■ Work request ■
Working from the records below, repeat exactly the lines starting at the line that contains "CNG vehicles has" and ending at the line that contains "and a growing", inclusive.

--------

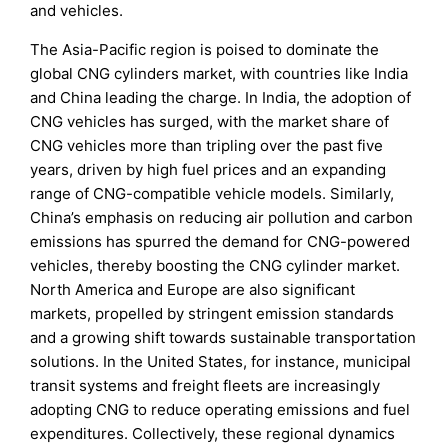
and vehicles.
The Asia-Pacific region is poised to dominate the
global CNG cylinders market, with countries like India
and China leading the charge. In India, the adoption of
CNG vehicles has surged, with the market share of
CNG vehicles more than tripling over the past five
years, driven by high fuel prices and an expanding
range of CNG-compatible vehicle models. Similarly,
China’s emphasis on reducing air pollution and carbon
emissions has spurred the demand for CNG-powered
vehicles, thereby boosting the CNG cylinder market.
North America and Europe are also significant
markets, propelled by stringent emission standards
and a growing shift towards sustainable transportation
solutions. In the United States, for instance, municipal
transit systems and freight fleets are increasingly
adopting CNG to reduce operating emissions and fuel
expenditures. Collectively, these regional dynamics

--------

■ Solution below ■
CNG vehicles has surged, with the market share of
CNG vehicles more than tripling over the past five
years, driven by high fuel prices and an expanding
range of CNG-compatible vehicle models. Similarly,
China’s emphasis on reducing air pollution and carbon
emissions has spurred the demand for CNG-powered
vehicles, thereby boosting the CNG cylinder market.
North America and Europe are also significant
markets, propelled by stringent emission standards
and a growing shift towards sustainable transportation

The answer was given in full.